The described implementations utilized the Java programming language and the Java RMI communication protocol. Alternatively, the implementations may utilize other object oriented programming languages, such as C++, Smalltalk, etc. Further, the interface between the client and server may utilize alternative communication protocols to handle the remote calls, such as SOAP, Common Object Request Broker Architecture (CORBA), Remote Procedure Call (RPC), Distributed Relational Database Architecture (DRDA), etc. In implementations using alternative communication protocols for the remote communications, the client and server would implement the communication specific related methods.
In certain described implementations, the loader technique is used to load classes from Java classfiles. In alternative implementations, the loader technique described herein may be used to load any type of file or object available for download, not just archive files or classfiles, and for programming environments other than Java.
In the described implementations, the class loaders at the bottom of the hierarchy load variable type components and certain class loaders at the relatively higher level comprise root class loaders to load shared classes. In additional implementations, the class loaders at the higher and lower levels may load components other than shared components and variable components.
FIG. 2 illustrates multiple component loaders. In alternative implementations, only a single component loader loading non-shared classes may be used.
FIG. 3 illustrates specific operations occurring in a particular order. In alternative implementations, certain of the logic operations may be performed in a different order, modified or removed and still implement preferred embodiments of the present invention. Moreover, steps may be added to the above described logic and still conform to the preferred embodiments. Further, operations described herein may occur sequentially or certain operations may be processed in parallel. Yet further, operations described herein may be performed by a single process and/or processing unit or distributed among a plurality of processes and/or processing units.
FIG. 4 illustrates one implementation of the system architecture of the client 2 (FIG. 1). The system 2 may implement a computer architecture 200 having a processor 202 (e.g., a microprocessor), a memory 204 (e.g., a volatile memory device), and storage 206 (e.g., a non-volatile storage, such as magnetic disk drives, optical disk drives, a tape drive, etc.). The storage 206 may comprise an internal storage device or an attached or network accessible storage. Programs in the storage 206 are loaded into the memory 204 and executed by the processor 202 in a manner known in the art. The architecture further includes a network card 208 to enable communication with a network. Further, in certain implementations, the architecture may include a virtual machine program, such as the Java Virtual Machine (JVM) 210. In alternative implementations, the client 2 and server 4 may comprise processes in separate addresses spaces in a single computer system, such as a system having the architecture shown in FIG. 4.
The foregoing description of various implementations of the invention has been presented for the purposes of illustration and description.

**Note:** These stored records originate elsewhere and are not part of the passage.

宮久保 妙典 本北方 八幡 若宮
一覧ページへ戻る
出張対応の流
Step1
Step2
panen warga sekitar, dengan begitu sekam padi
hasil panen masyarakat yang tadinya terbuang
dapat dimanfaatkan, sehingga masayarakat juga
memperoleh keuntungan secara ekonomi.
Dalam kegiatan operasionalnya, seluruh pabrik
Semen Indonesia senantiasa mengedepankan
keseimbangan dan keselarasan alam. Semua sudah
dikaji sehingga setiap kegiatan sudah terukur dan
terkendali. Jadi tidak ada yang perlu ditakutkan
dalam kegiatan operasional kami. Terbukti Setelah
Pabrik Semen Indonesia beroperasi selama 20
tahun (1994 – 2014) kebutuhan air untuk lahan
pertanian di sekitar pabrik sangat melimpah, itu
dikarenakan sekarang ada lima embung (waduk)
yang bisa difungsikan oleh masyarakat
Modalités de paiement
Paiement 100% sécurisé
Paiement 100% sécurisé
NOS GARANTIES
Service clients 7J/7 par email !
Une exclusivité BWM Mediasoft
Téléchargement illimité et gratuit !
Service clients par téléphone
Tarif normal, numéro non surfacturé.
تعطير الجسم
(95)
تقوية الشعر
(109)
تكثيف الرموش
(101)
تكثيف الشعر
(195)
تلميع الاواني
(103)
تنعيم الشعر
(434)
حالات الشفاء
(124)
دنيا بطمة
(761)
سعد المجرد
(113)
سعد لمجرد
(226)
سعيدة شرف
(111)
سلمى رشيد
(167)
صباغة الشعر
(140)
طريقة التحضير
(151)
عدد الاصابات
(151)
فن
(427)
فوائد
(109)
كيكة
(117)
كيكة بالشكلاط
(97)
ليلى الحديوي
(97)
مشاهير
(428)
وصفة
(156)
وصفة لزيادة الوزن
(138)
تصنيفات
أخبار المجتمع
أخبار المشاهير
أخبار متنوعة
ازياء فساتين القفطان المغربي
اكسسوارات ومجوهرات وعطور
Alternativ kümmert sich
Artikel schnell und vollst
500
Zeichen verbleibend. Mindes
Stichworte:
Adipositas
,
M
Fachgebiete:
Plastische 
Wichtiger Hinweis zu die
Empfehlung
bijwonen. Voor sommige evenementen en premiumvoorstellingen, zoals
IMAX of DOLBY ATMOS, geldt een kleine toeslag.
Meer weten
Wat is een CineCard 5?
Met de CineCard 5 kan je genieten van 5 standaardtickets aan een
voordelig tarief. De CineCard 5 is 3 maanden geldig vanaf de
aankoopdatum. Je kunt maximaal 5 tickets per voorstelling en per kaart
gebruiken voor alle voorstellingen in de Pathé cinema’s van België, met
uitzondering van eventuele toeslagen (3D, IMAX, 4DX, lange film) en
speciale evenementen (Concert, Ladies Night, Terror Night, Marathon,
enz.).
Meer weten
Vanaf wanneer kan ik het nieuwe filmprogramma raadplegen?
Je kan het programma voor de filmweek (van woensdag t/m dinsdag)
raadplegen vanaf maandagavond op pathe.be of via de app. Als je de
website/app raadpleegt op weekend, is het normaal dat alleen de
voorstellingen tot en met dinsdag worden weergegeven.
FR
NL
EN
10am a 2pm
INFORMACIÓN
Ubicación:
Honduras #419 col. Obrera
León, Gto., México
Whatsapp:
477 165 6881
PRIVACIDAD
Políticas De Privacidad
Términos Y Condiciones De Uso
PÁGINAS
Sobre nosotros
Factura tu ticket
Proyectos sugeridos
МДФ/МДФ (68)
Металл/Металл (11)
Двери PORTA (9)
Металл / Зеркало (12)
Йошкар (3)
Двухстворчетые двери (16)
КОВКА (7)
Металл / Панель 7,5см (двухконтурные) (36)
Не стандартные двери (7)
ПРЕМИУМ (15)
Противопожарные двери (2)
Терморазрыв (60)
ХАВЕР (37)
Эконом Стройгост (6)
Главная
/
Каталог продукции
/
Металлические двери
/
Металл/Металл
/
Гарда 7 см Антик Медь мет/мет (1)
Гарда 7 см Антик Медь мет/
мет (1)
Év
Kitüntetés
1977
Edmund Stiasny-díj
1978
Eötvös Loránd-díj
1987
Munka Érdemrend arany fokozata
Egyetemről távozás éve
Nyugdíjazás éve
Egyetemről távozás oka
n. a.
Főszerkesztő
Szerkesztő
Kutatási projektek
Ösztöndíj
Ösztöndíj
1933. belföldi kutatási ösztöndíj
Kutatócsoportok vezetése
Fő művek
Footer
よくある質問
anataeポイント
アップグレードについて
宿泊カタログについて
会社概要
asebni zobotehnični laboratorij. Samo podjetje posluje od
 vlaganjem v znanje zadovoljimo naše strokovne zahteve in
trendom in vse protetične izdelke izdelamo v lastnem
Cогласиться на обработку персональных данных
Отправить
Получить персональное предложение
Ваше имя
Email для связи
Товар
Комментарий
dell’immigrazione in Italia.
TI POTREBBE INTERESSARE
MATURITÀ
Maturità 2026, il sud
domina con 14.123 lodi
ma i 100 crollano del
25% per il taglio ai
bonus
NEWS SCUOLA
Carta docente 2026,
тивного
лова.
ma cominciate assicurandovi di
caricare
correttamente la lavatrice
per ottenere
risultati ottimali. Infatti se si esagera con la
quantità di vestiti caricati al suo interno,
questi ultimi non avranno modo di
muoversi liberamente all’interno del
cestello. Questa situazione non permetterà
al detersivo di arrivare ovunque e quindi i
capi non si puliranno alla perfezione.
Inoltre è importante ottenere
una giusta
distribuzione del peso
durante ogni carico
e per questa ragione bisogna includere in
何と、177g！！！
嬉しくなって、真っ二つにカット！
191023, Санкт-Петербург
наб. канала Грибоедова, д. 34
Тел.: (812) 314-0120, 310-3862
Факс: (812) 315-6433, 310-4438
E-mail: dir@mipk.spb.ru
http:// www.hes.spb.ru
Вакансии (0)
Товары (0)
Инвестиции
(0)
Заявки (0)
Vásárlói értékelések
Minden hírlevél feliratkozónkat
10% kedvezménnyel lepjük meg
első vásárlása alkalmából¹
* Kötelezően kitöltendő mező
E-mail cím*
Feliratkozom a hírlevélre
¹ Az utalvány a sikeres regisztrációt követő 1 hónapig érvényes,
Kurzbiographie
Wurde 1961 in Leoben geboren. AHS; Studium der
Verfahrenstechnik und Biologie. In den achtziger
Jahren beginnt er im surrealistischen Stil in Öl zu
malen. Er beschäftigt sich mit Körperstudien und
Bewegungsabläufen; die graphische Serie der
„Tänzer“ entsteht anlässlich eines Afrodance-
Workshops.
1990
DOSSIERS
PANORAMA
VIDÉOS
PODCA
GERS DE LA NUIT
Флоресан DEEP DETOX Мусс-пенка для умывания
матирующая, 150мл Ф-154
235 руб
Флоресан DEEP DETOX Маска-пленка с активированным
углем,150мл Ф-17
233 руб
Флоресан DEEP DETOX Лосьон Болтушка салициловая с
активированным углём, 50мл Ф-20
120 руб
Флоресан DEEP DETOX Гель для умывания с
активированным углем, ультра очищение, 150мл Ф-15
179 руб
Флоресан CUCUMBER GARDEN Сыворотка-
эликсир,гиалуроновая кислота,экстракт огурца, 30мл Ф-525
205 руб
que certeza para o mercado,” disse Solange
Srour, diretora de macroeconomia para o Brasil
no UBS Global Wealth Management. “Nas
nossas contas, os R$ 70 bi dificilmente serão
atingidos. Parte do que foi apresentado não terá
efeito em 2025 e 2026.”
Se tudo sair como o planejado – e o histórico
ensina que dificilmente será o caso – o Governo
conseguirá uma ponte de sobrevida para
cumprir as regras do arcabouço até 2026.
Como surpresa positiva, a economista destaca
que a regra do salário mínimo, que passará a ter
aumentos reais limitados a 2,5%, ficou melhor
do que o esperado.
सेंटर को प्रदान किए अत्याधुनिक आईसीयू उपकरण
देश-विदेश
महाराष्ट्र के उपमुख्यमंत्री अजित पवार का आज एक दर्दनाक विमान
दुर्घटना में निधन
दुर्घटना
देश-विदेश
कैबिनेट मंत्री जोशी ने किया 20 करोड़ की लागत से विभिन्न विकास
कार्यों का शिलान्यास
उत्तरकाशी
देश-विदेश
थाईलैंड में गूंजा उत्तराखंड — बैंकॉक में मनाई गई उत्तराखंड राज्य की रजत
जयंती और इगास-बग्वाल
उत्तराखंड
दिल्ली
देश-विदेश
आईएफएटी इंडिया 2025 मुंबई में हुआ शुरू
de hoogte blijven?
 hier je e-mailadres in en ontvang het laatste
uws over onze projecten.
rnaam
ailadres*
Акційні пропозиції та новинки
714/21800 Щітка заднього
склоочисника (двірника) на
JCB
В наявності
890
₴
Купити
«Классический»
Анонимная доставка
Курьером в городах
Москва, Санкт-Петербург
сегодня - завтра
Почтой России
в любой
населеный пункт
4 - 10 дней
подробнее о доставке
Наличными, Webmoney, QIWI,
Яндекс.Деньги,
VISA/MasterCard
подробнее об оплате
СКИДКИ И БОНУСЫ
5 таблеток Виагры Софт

It is not intended to be exhaustive or to limit the invention to the precise form disclosed. Many modifications and variations are possible in light of the above teaching. It is intended that the scope of the invention be limited not by this detailed description, but rather by the claims appended hereto. The above specification, examples and data provide a complete description of the manufacture and use of the composition of the invention. Since many embodiments of the invention can be made without departing from the spirit and scope of the invention, the invention resides in the claims hereinafter appended.